Phase 1 of the triton MoE de-dup. Makes `pre_permute_standard_to_triton -> TritonRunnerCore.run -> post_permute_triton_to_standard` compute bit-identically to `fused_experts_impl` so Phase 2 can extract the shared core without semantic drift. - Drop the chunk loop in fused_experts_impl (single-shot over all tokens); max_block_m is no longer needed. - Bring the runner path up to parity: filter_expert, down_moe_use_tma (TMA), enable_fused_moe_sum_all_reduce, non-gated silu/gelu/relu2, sgl_kernel moe_sum_reduce on CUDA, torch.compile small-token branch on HIP non-aiter, PyTorch fallbacks when vllm_ops is missing. - Unify platform flags/imports (get_bool_env_var, get_moe_padding_size, _has_vllm_ops) with fused_moe.py. - pre_permute now calls try_get_optimal_moe_config with return_down_config=True and stashes down_config/down_moe_use_tma in running_state. - Preserve LoRA hooks (after_gate_up/after_down) and the `or hooks` widening of _use_intermediate as the only runner-only additions. - intermediate_cache1/2/3 allocated at their original logical sites (cache2 right before activation, cache3 right before the second kernel); each `del`'d once fully consumed so the caching allocator can reuse memory. Verified bit-identical outputs vs fused_experts across silu/gelu, topk 1/2/4, routed_scaling 1.0/2.5/0.5, {regular, no_combine, inplace}, and at M=70000 (previously spanned 2 chunks). Co-Authored-By: Claude Opus 4.7 (1M context) <noreply@anthropic.com>

Phase 2 of the triton MoE de-dup. Both MoE entry points now dispatch through two helpers living in fused_moe.py: - _prepare_fused_moe_run: resolves padded_size, config_dtype, optimal config (with down_config + TMA flag), and moe_align_block_size. Used by fused_experts_impl and pre_permute_standard_to_triton. - _fused_moe_kernel_sequence: runs the kernel/activation/kernel/combine sequence over already-aligned inputs. Takes an optional LoRA hooks object; the second-kernel output selection and the CUDA `topk==1, routed==1.0` shortcut both use a unified `_use_intermediate = not no_combine and (topk != 1 or hooks)` guard, which is a no-op for hooks=None and preserves the runner's widening when hooks are present.

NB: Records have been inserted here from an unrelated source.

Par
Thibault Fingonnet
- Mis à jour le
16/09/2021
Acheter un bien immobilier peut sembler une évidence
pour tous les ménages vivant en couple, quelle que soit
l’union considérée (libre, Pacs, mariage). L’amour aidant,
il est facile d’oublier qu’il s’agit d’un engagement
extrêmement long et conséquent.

Callers collapse to thin adapters: - fused_experts_impl: assertions -> _prepare_fused_moe_run -> _fused_moe_kernel_sequence(hooks=None). - TritonRunnerCore.run: derive filter_expert -> _fused_moe_kernel_sequence(hooks=hooks) on pre-aligned runner inputs. - pre_permute_standard_to_triton: _prepare_fused_moe_run -> stash config/down_config/down_moe_use_tma in running_state. triton.py loses all its platform-dispatch plumbing; the entire CUDA/HIP/XPU/vllm-fallback ladder now lives in one place. Verified bit-identical outputs vs fused_experts across silu/gelu, topk 1/2/4, routed_scaling 1.0/2.5/0.5, {regular, no_combine, inplace}, M=70000. GLM-4.5-Air-FP8 GSM8K with SGLANG_CI_DISABLE_MOE_FUSED_FUNC=1 (forces pre_permute->run->post_permute path) scored 0.91 (threshold 0.80). Co-Authored-By: Claude Opus 4.7 (1M context) <noreply@anthropic.com>

Relocate the pure-Triton MoE utilities out of `layers/moe/fused_moe_triton/` and into `layers/moe/moe_runner/triton_utils/`, co-locating them with the runner that actually drives them. The old package keeps `FusedMoE` / `FusedMoeWeightScaleSupported` / `fused_marlin_moe` / `layer.py` / `triton_kernels_moe.py` since those are higher-level or unrelated. Files moved (git-rename preserved): - fused_moe.py - fused_moe_triton_config.py - fused_moe_triton_kernels.py - moe_align_block_size.py `fused_moe_triton/__init__.py` now re-exports the public surface (`fused_experts`, `moe_align_block_size`, `try_get_optimal_moe_config`, `get_config_file_name`, `override_config`, `get_config`) from the new location, so existing callers using the package-level API are unchanged. 24 direct submodule importers (tests, benchmarks, models, quantization, lora, topk, runner/triton.py, 3rdparty tuning) are updated to the new path. `_config`/`override_config`/`get_config` (the context-manager-based config override) moves into the new `triton_utils/__init__.py`; the `fused_moe_triton_config.py` late-import of `get_config` is repointed accordingly. Verified: 11-case parity check (bit-identical vs fused_experts) and GLM-4.5-Air-FP8 GSM8K with SGLANG_CI_DISABLE_MOE_FUSED_FUNC=1 (forces pre_permute->run->post_permute path) scored 0.92. Co-Authored-By: Claude Opus 4.7 (1M context) <noreply@anthropic.com>

gemini-code-assist · 2026-04-17T03:06:05Z

Warning

You have reached your daily quota limit. Please wait up to 24 hours and I will start processing your requests again!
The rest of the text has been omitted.